[TASK DIRECTIONS]:
What needs reproducing is the run of lines in the data below starting at the line with "blue Google" and ending at the line with "Integrate our customisable", both ends included. Copy it exactly, without pictures, and add nothing.

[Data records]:
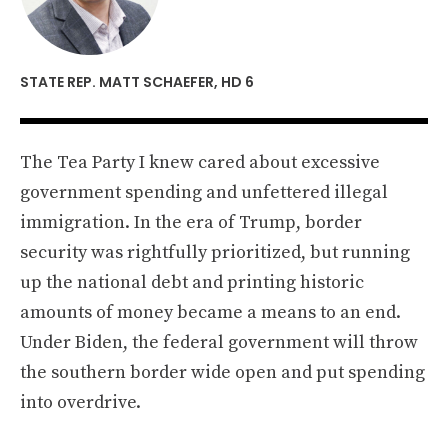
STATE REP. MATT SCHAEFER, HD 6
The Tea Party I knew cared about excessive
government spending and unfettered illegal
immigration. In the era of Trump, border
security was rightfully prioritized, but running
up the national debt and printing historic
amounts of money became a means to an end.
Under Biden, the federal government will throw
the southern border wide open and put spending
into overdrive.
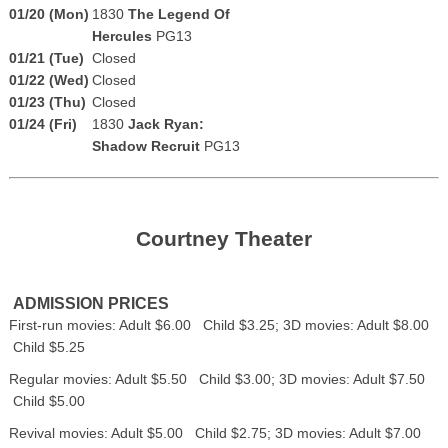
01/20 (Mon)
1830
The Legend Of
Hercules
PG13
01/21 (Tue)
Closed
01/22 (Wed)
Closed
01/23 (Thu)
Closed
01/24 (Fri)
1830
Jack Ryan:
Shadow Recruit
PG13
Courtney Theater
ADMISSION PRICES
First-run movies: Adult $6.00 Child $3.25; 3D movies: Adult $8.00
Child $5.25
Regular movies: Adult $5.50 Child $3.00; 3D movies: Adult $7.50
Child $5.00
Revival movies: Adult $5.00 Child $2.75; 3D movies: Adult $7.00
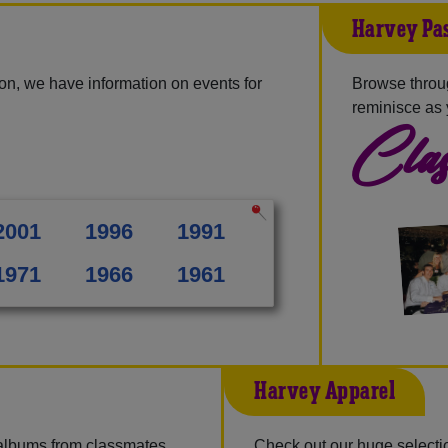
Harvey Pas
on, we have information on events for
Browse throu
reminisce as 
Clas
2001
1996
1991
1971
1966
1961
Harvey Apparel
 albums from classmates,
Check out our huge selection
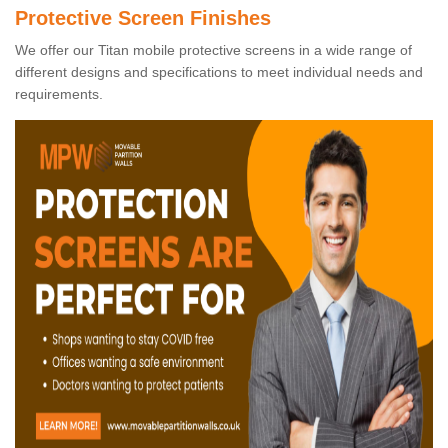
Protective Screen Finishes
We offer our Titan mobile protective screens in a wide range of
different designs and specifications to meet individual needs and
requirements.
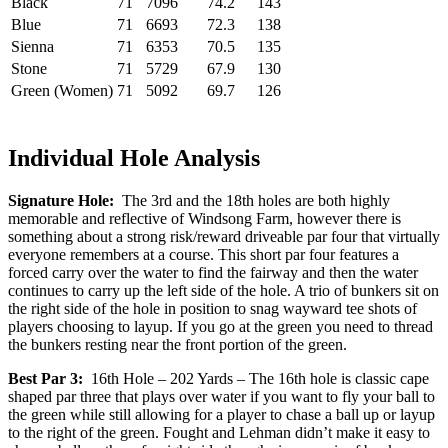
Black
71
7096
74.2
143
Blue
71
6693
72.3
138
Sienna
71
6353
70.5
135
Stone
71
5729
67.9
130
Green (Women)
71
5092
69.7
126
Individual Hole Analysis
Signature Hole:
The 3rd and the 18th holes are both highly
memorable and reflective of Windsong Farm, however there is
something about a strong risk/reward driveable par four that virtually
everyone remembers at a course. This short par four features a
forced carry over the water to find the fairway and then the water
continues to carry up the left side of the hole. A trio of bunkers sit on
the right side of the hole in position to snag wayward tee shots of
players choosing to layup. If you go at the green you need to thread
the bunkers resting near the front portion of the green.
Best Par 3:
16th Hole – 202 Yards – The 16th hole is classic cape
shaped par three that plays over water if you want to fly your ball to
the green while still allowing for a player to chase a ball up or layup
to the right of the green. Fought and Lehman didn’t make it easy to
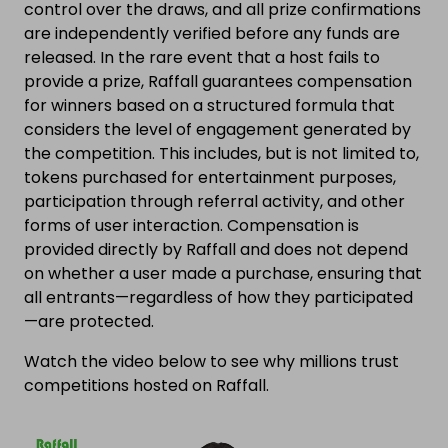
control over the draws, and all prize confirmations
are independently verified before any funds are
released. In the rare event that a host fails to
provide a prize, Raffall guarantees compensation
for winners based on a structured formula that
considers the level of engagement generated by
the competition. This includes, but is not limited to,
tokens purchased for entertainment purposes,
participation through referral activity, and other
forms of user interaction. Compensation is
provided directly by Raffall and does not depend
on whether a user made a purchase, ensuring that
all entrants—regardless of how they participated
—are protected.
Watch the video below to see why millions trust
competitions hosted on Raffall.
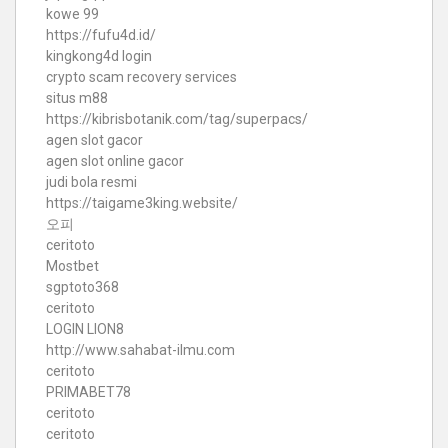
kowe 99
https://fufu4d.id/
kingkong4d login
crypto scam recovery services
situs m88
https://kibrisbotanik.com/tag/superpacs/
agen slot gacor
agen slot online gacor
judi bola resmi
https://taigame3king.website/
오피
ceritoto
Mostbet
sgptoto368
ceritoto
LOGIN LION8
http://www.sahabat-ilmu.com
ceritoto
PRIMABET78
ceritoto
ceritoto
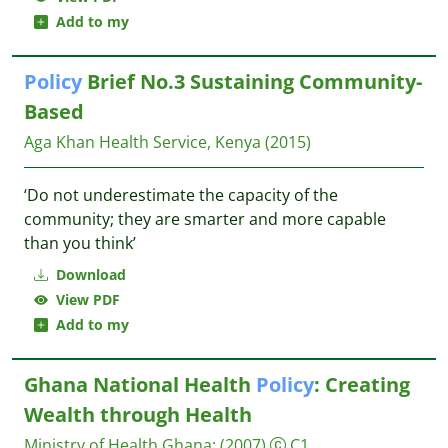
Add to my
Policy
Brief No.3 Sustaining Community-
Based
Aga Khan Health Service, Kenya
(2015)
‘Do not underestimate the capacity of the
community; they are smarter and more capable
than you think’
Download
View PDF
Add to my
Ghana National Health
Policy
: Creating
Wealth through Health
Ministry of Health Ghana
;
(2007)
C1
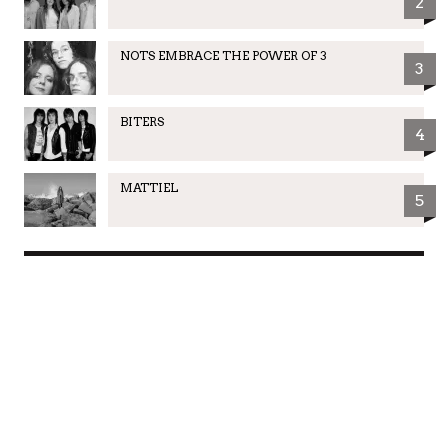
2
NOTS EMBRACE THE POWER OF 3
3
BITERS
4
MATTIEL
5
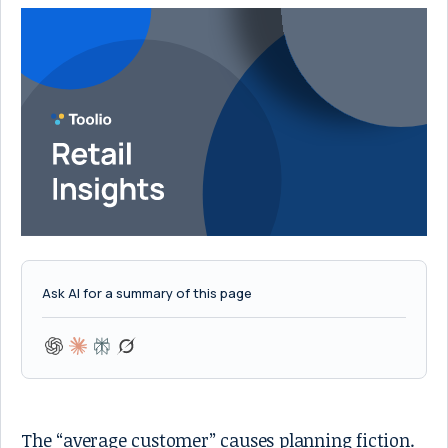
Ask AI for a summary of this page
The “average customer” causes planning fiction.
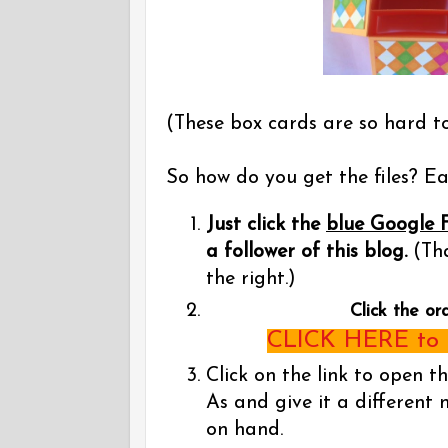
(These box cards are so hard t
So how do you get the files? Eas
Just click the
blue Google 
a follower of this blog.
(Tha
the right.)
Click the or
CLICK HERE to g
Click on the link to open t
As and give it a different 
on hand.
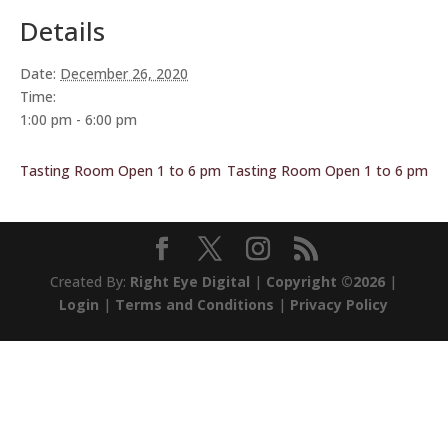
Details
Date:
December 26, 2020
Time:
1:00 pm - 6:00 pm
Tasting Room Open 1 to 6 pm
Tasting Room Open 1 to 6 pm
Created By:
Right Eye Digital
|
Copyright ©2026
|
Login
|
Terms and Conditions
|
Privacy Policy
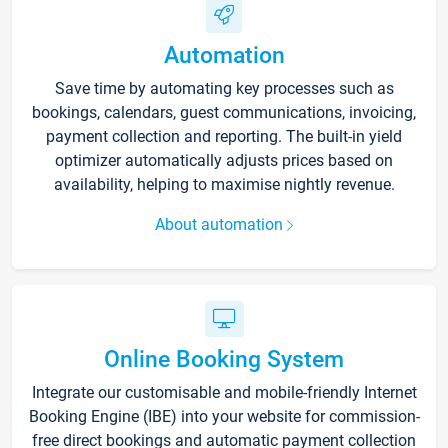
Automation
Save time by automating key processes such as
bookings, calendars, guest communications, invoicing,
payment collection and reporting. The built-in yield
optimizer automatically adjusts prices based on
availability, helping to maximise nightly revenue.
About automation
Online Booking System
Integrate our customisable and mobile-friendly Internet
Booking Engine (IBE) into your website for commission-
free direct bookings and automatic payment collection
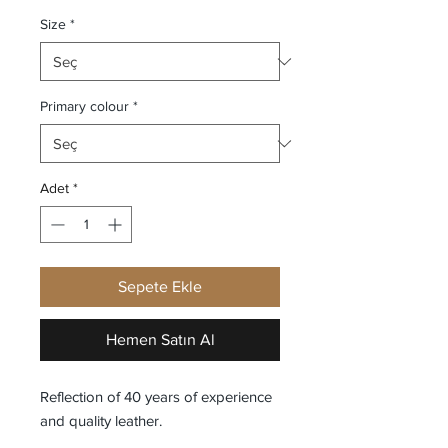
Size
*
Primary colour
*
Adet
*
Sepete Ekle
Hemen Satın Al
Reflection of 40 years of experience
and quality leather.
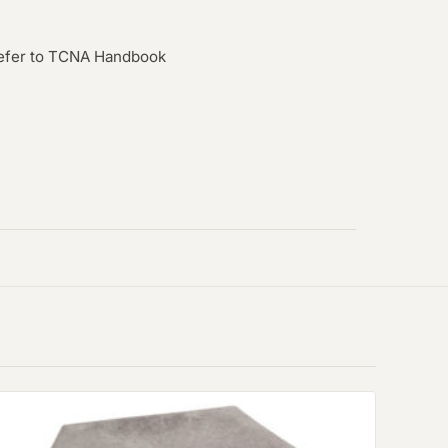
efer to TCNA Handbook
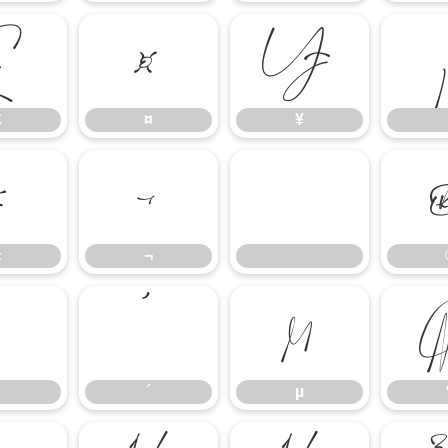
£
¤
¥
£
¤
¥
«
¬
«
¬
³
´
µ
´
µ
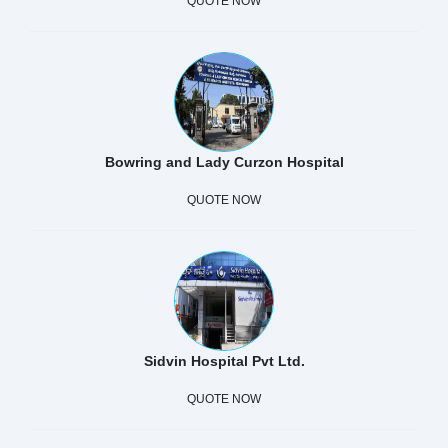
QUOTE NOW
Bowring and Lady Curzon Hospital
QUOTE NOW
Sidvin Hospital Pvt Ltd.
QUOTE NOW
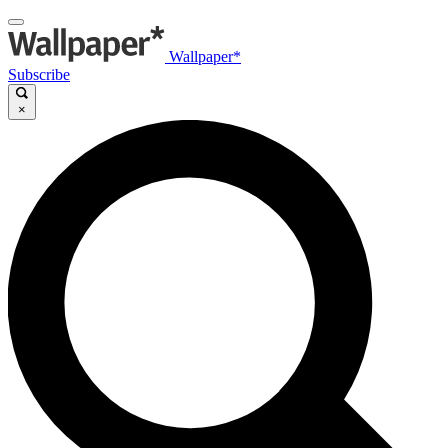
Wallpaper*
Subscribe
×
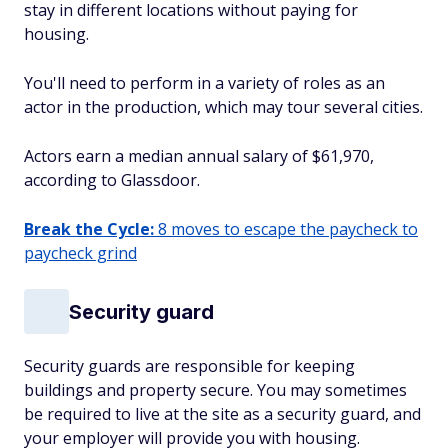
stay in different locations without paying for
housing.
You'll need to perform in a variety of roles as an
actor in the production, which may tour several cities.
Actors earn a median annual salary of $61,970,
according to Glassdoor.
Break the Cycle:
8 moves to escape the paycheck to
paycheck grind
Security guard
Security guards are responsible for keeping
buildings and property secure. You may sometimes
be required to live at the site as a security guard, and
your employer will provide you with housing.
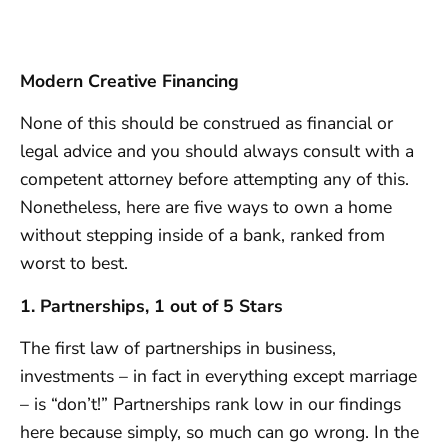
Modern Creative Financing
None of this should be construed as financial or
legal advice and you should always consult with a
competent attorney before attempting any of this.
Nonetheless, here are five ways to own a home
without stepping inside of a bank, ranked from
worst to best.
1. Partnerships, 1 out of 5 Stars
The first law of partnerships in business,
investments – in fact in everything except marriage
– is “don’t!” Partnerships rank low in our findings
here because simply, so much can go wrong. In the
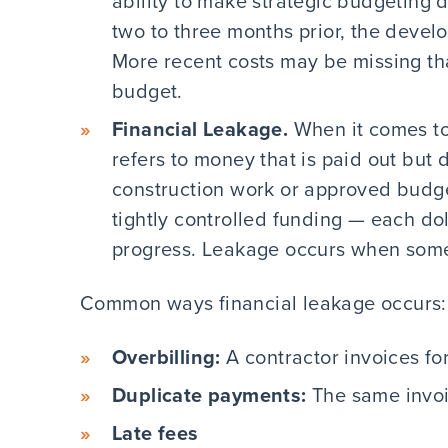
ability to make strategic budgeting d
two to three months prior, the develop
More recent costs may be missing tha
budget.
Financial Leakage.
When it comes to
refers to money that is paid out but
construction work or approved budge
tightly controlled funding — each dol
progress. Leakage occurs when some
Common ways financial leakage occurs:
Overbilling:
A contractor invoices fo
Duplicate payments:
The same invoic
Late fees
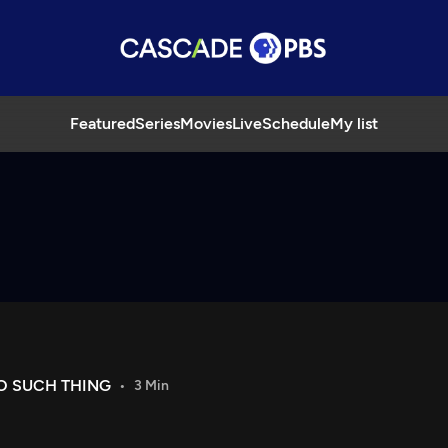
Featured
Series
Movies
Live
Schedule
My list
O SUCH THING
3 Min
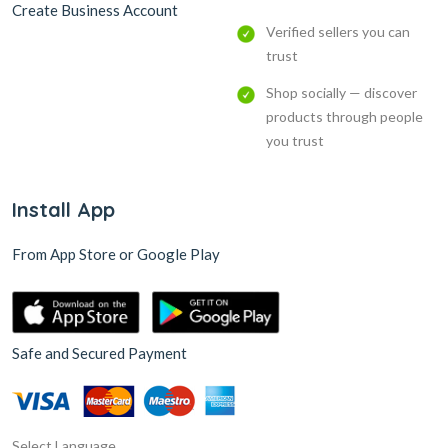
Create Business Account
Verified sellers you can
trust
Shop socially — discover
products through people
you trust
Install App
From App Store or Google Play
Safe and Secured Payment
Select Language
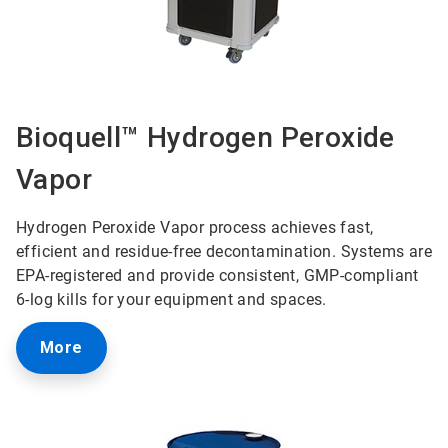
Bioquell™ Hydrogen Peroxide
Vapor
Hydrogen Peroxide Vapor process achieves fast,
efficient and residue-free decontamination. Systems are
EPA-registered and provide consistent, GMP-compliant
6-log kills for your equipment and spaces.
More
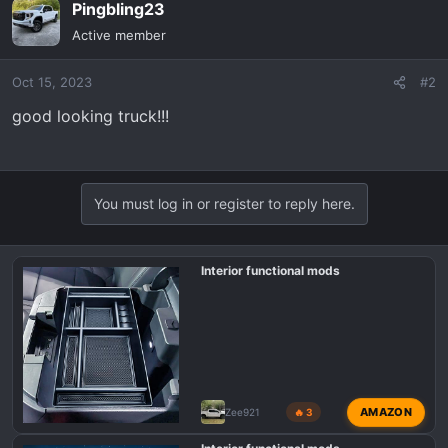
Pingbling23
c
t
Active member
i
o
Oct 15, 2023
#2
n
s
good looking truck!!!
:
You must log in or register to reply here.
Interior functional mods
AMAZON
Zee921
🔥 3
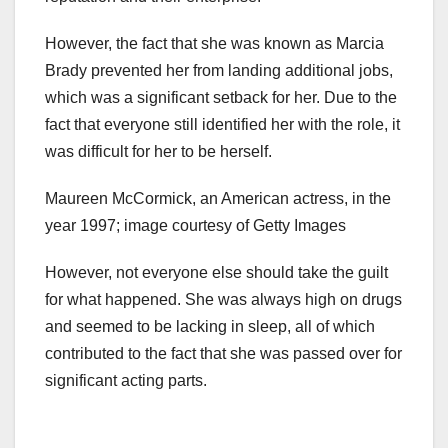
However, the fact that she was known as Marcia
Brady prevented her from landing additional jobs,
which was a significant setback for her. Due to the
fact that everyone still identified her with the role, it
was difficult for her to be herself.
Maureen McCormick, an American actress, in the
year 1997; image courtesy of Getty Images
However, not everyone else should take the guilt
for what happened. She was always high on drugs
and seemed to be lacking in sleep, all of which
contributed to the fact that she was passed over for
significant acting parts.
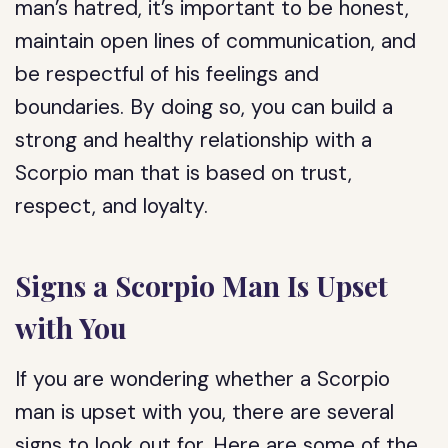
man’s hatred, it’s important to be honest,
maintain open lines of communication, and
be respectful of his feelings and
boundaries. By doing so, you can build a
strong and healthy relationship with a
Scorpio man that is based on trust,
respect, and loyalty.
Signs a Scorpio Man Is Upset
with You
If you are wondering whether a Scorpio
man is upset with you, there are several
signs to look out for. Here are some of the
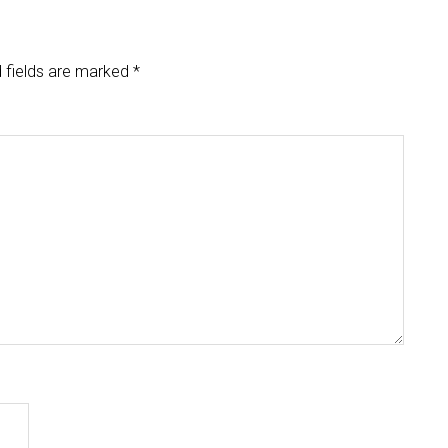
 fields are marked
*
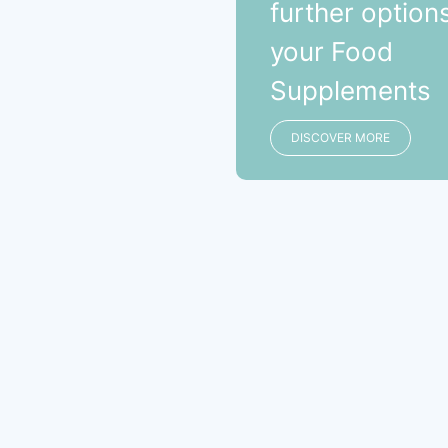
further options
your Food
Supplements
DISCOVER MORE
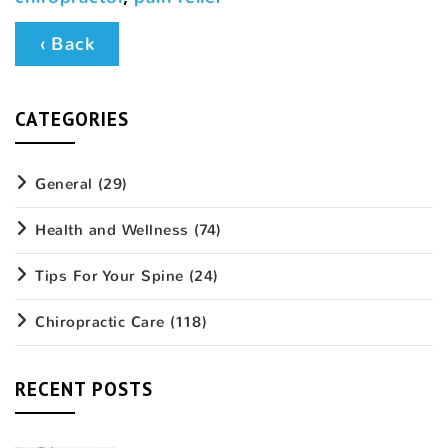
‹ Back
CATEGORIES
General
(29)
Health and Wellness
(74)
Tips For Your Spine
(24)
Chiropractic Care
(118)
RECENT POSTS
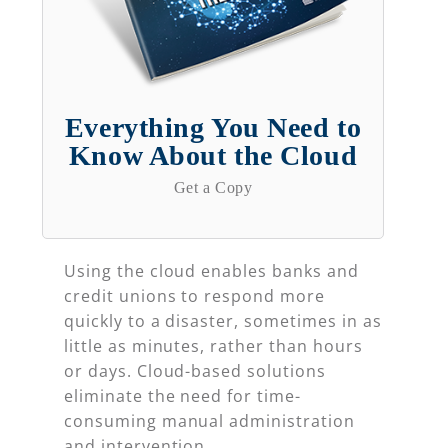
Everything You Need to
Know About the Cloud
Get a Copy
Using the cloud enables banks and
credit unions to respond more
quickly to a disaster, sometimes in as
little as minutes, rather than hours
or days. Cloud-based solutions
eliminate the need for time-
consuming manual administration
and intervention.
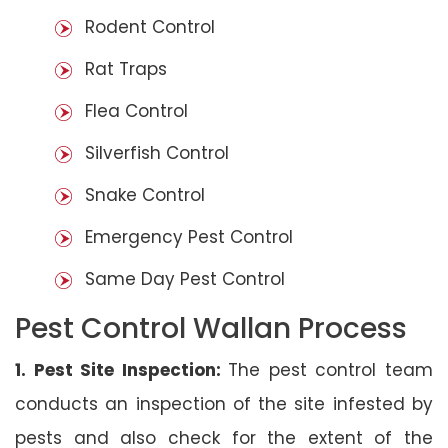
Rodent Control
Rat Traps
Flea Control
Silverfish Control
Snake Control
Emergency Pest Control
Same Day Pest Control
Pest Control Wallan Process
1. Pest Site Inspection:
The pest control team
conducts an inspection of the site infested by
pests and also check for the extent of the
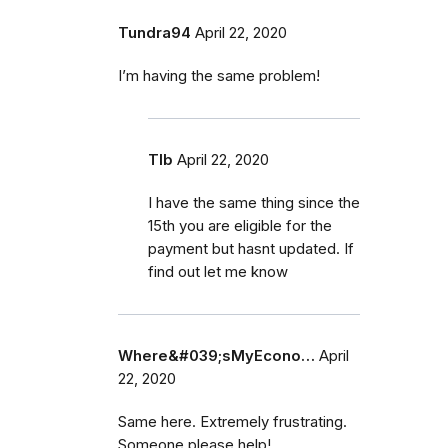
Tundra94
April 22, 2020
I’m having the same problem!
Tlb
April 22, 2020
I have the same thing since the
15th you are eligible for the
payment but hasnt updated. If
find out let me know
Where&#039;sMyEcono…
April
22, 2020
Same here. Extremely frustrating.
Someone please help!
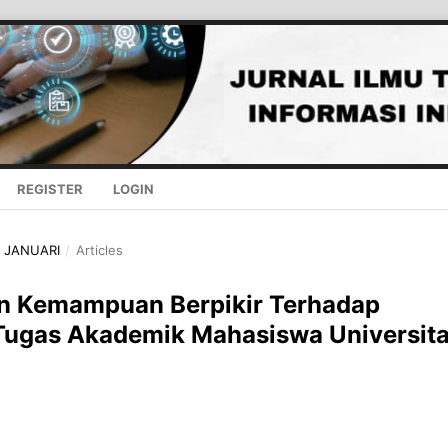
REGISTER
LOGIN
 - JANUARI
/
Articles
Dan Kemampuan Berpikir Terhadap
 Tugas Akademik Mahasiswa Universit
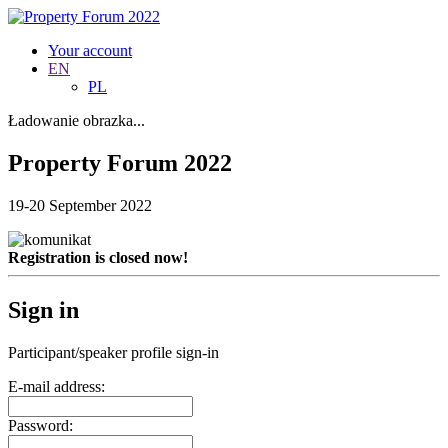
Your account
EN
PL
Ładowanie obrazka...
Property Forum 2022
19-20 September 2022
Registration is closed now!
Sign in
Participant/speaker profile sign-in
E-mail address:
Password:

[SOLUTION FOR THIS TASK]:
blue Google 
a follower of this blog.
(Tha
the right.)
Click the or
CLICK HERE to g
Click on the link to open t
As and give it a different 
on hand.
Details
Date:
December 26, 2020
Time:
1:00 pm - 6:00 pm
Tasting Room Open 1 to 6 pm
Tasting Room Open 1 to 6 pm
Created By:
Right Eye Digital
|
Copyright ©2026
|
Login
|
Terms and Conditions
|
Privacy Policy
Automation
Save time by automating key processes such as
bookings, calendars, guest communications, invoicing,
payment collection and reporting. The built-in yield
optimizer automatically adjusts prices based on
availability, helping to maximise nightly revenue.
About automation
Online Booking System
Integrate our customisable and mobile-friendly Internet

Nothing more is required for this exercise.